NDP promises foreign buyers’ tax, half a million new homes to cool housing market

OTTAWA — NDP Leader Jagmeet Singh is pledging a hefty foreign home buyers’ tax and “massive” investment in housing to chill a boiling-hot real estate market.

Singh’s election campaign-style promise, unveiled today at a virtual news conference, proposes to pour $14 billion into housing construction to help build 500,000 units over four years.

It also aims to drive down increasingly unaffordable rental and home prices that have rippled beyond Toronto and Vancouver into outlying towns and cities from Nova Scotia to British Columbia’s Fraser Valley.

The pledge seeks to outshine last month’s federal budget by the Liberals, who plan to spend $2.4 billion over five years on affordable housing and follow through on a pledge to tax non-residents who own vacant homes in Canada at one per cent of the assessed value.
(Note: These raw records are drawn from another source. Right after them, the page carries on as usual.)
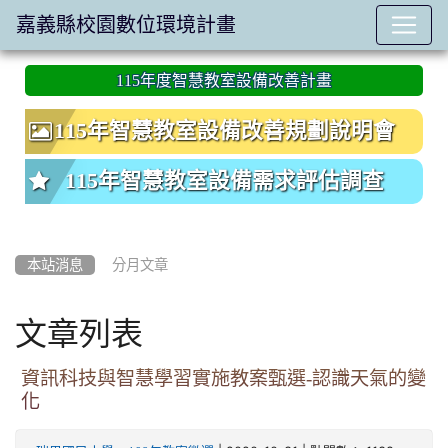
嘉義縣校園數位環境計畫
:::
115年度智慧教室設備改善計畫
115年智慧教室設備改善規劃說明會
115年智慧教室設備需求評估調查
本站消息
分月文章
文章列表
資訊科技與智慧學習實施教案甄選-認識天氣的變
化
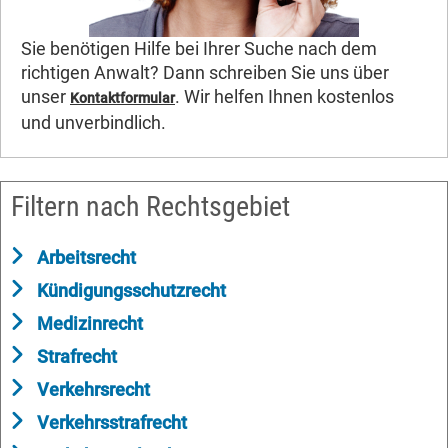
Sie benötigen Hilfe bei Ihrer Suche nach dem
richtigen Anwalt? Dann schreiben Sie uns über
unser
. Wir helfen Ihnen kostenlos
Kontaktformular
und unverbindlich.
Filtern nach Rechtsgebiet
Arbeitsrecht
Kündigungsschutzrecht
Medizinrecht
Strafrecht
Verkehrsrecht
Verkehrsstrafrecht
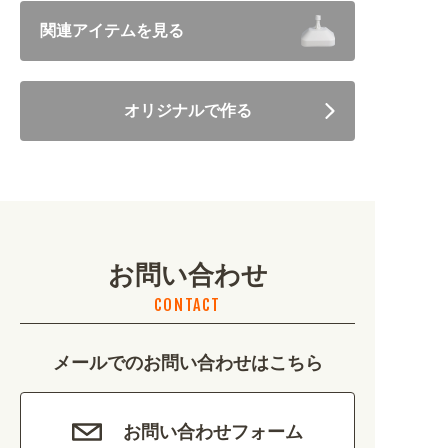
飲食 (6682)
関連アイテムを見る
住まい・暮らし (5246)
オリジナルで作る
美容・健康 (4656)
地域・観光 (2099)
イベント・季節 (1356)
お問い合わせ
不動産・建築 (1886)
CONTACT
カルチャー・教養 (684)
メールでのお問い合わせはこちら
娯楽 (688)
車・バイク関連 (263)
お問い合わせフォーム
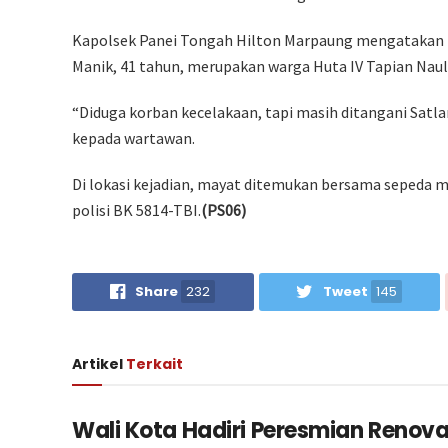
Kapolsek Panei Tongah Hilton Marpaung mengatakan 
Manik, 41 tahun, merupakan warga Huta IV Tapian Nau
“Diduga korban kecelakaan, tapi masih ditangani Satlan
kepada wartawan.
Di lokasi kejadian, mayat ditemukan bersama sepeda
polisi BK 5814-TBI.
(PS06)
Share
232
Tweet
145
Artikel
Terkait
Wali Kota Hadiri Peresmian Renova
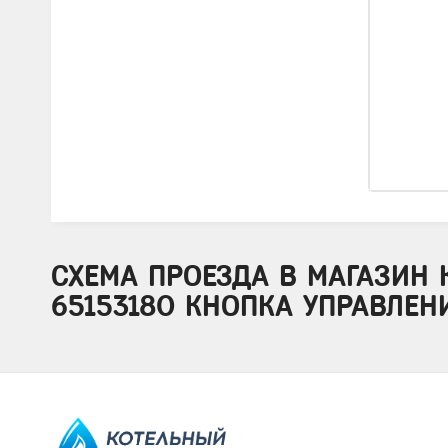
СХЕМА ПРОЕЗДА В МАГАЗИН 
65153180 КНОПКА УПРАВЛЕНИ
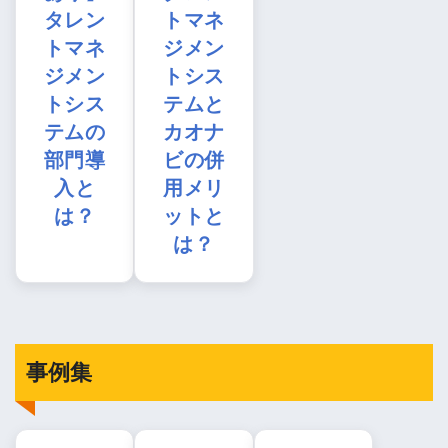
タレン
トマネ
トマネ
ジメン
ジメン
トシス
トシス
テムと
テムの
カオナ
部門導
ビの併
入と
用メリ
は？
ットと
は？
事例集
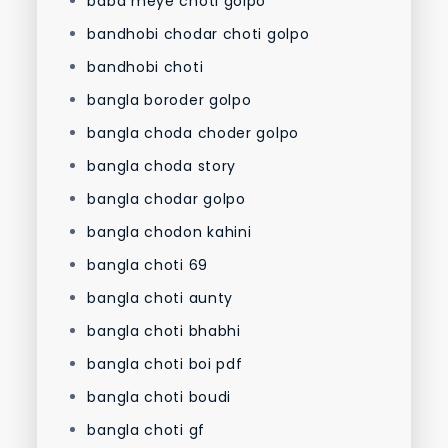
baba meye choti golpo
bandhobi chodar choti golpo
bandhobi choti
bangla boroder golpo
bangla choda choder golpo
bangla choda story
bangla chodar golpo
bangla chodon kahini
bangla choti 69
bangla choti aunty
bangla choti bhabhi
bangla choti boi pdf
bangla choti boudi
bangla choti gf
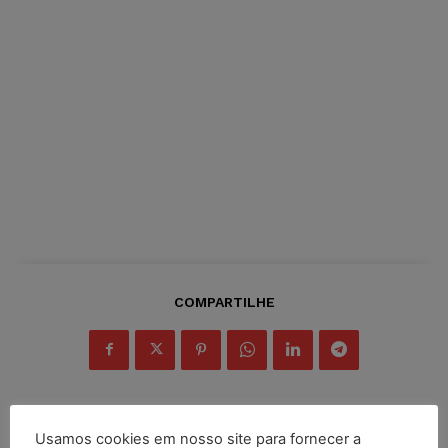
COMPARTILHE
Usamos cookies em nosso site para fornecer a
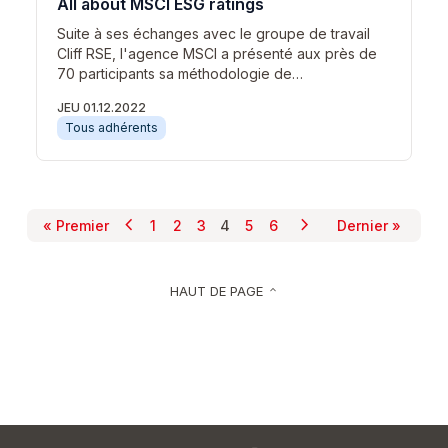
All about MSCI ESG ratings
Suite à ses échanges avec le groupe de travail
Cliff RSE, l'agence MSCI a présenté aux près de
70 participants sa méthodologie de…
JEU 01.12.2022
Tous adhérents
chevron_left
chevron_right
Pagination
« Premier
1
2
3
4
5
6
Dernier »
Page précédente
Page suivante
Première page
Page
Page
Page
Page courante
Page
Page
Dernière p
HAUT DE PAGE
keyboard_arrow_up
Pied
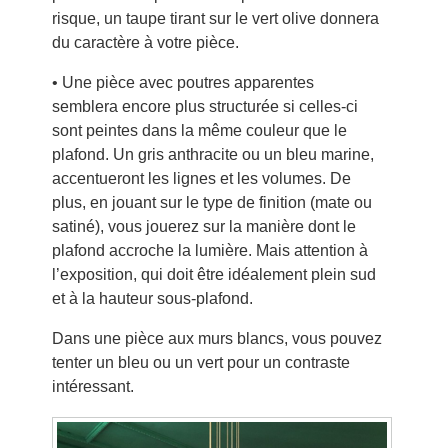
risque, un taupe tirant sur le vert olive donnera
du caractère à votre pièce.
• Une pièce avec poutres apparentes
semblera encore plus structurée si celles-ci
sont peintes dans la même couleur que le
plafond. Un gris anthracite ou un bleu marine,
accentueront les lignes et les volumes. De
plus, en jouant sur le type de finition (mate ou
satiné), vous jouerez sur la manière dont le
plafond accroche la lumière. Mais attention à
l’exposition, qui doit être idéalement plein sud
et à la hauteur sous-plafond.
Dans une pièce aux murs blancs, vous pouvez
tenter un bleu ou un vert pour un contraste
intéressant.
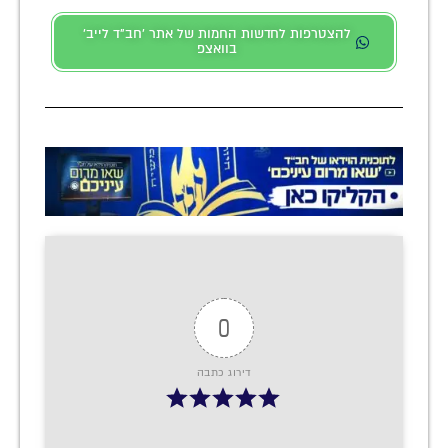
להצטרפות לחדשות החמות של אתר 'חב"ד לייב'
בוואצפ
0
דירוג כתבה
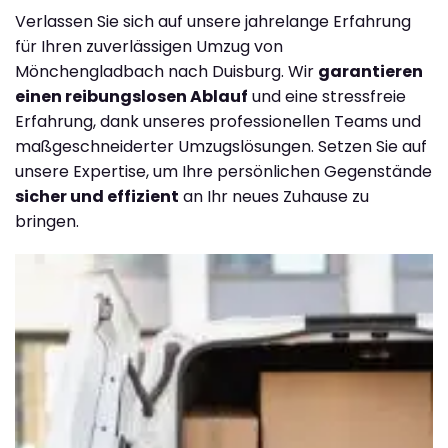
Verlassen Sie sich auf unsere jahrelange Erfahrung
für Ihren zuverlässigen Umzug von
Mönchengladbach nach Duisburg. Wir
garantieren
einen reibungslosen Ablauf
und eine stressfreie
Erfahrung, dank unseres professionellen Teams und
maßgeschneiderter Umzugslösungen. Setzen Sie auf
unsere Expertise, um Ihre persönlichen Gegenstände
sicher und effizient
an Ihr neues Zuhause zu
bringen.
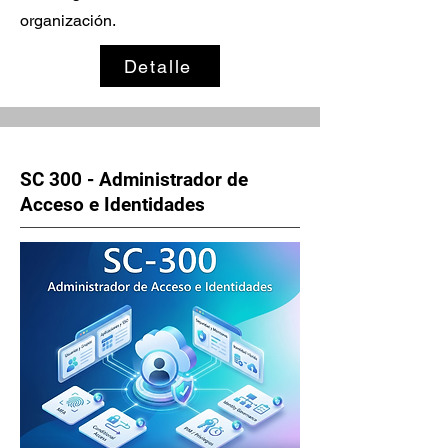
organización.
Detalle
SC 300 - Administrador de
Acceso e Identidades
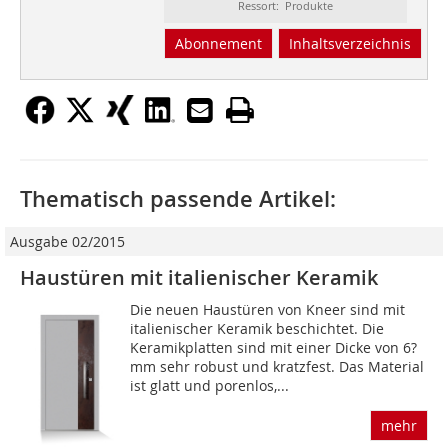
Ressort: Produkte
Abonnement
Inhaltsverzeichnis
Thematisch passende Artikel:
Ausgabe 02/2015
Haustüren mit italienischer Keramik
Die neuen Haustüren von Kneer sind mit
italienischer Keramik beschichtet. Die
Keramikplatten sind mit einer Dicke von 6?
mm sehr robust und kratzfest. Das Material
ist glatt und porenlos,...
mehr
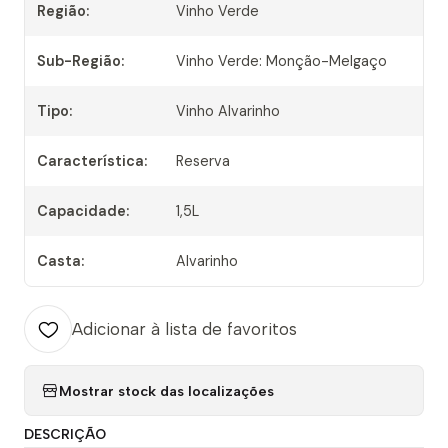
Região:
Vinho Verde
Sub-Região:
Vinho Verde: Monção-Melgaço
Tipo:
Vinho Alvarinho
Característica:
Reserva
Capacidade:
1,5L
Casta:
Alvarinho
Adicionar à lista de favoritos
Mostrar stock das localizações
DESCRIÇÃO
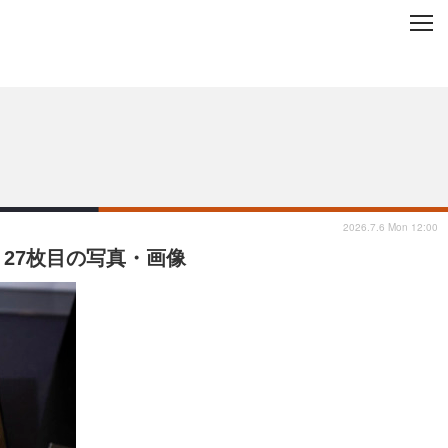
C
L
O
ップを地域から探す
S
E
2026.7.6 Mon 12:00
27枚目の写真・画像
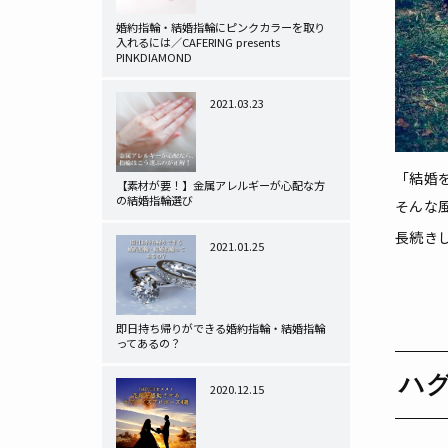
婚約指輪・結婚指輪にピンクカラーを取り
入れるには／CAFERING presents
PINKDIAMOND
2021.03.23
「結婚
【素材が要！】金属アレルギーが心配な方
の結婚指輪選び
そんな
長続き
2021.01.25
即日持ち帰りができる婚約指輪・結婚指輪
ってあるの？
ハ
2020.12.15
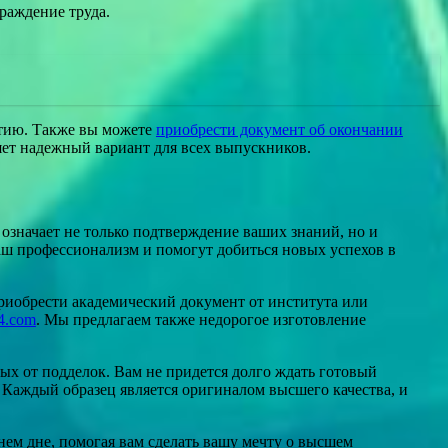
раждение труда.
итию. Также вы можете
приобрести документ об окончании
яет надежный вариант для всех выпускников.
означает не только подтверждение ваших знаний, но и
ш профессионализм и помогут добиться новых успехов в
приобрести академический документ от института или
24.com
. Мы предлагаем также недорогое изготовление
ых от подделок. Вам не придется долго ждать готовый
 Каждый образец является оригиналом высшего качества, и
ем дне, помогая вам сделать вашу мечту о высшем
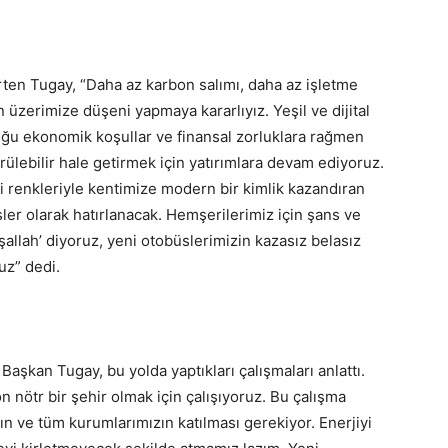
rten Tugay, “Daha az karbon salımı, daha az işletme
n üzerimize düşeni yapmaya kararlıyız. Yeşil ve dijital
ğu ekonomik koşullar ve finansal zorluklara rağmen
rülebilir hale getirmek için yatırımlara devam ediyoruz.
i renkleriyle kentimize modern bir kimlik kazandıran
ler olarak hatırlanacak. Hemşerilerimiz için şans ve
allah’ diyoruz, yeni otobüslerimizin kazasız belasız
uz” dedi.
 Başkan Tugay, bu yolda yaptıkları çalışmaları anlattı.
 nötr bir şehir olmak için çalışıyoruz. Bu çalışma
n ve tüm kurumlarımızın katılması gerekiyor. Enerjiyi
In B.C., a 15 per cent foreign buyers’ tax imposed in Metro Vancouver in 2016 — since raised to 20 per cent and expanded to other communities — had a short-term cooling effect, but prices have been on a stratospheric rise for the past two-and-a-half years, spiking at in recent months.

Experts say a countrywide tax on non-resident home buyers amounts to a ham-fisted approach to real estate, which comes down to local conditions, and could have unintended consequences in tourist spots such as Banff and Mont-Tremblant.